• WORK TO BE COMPLETED:
Repeat the entries below word for word, though any picture in them should be dropped.

• RECORDS FOR THE EXERCISE:
=== Section Start ===
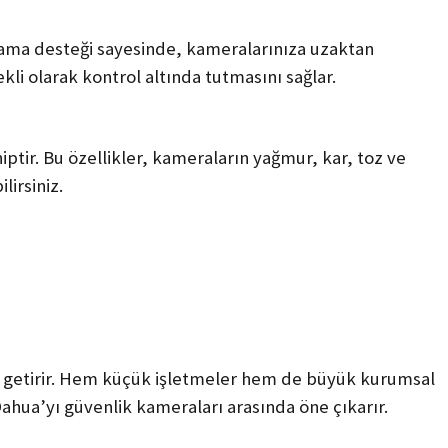
ulama desteği sayesinde, kameralarınıza uzaktan
rekli olarak kontrol altında tutmasını sağlar.
iptir. Bu özellikler, kameraların yağmur, kar, toz ve
irsiniz.
e getirir. Hem küçük işletmeler hem de büyük kurumsal
ahua’yı güvenlik kameraları arasında öne çıkarır.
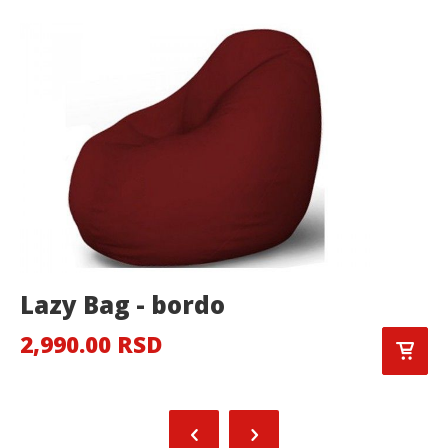
Lazy Bag - bordo
2,990.00 RSD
=== Section End ===
• TASK OUTPUT:
ulama desteği sayesinde, kameralarınıza uzaktan
rekli olarak kontrol altında tutmasını sağlar.
iptir. Bu özellikler, kameraların yağmur, kar, toz ve
irsiniz.
e getirir. Hem küçük işletmeler hem de büyük kurumsal
ahua’yı güvenlik kameraları arasında öne çıkarır.
Lazy Bag - bordo
2,990.00 RSD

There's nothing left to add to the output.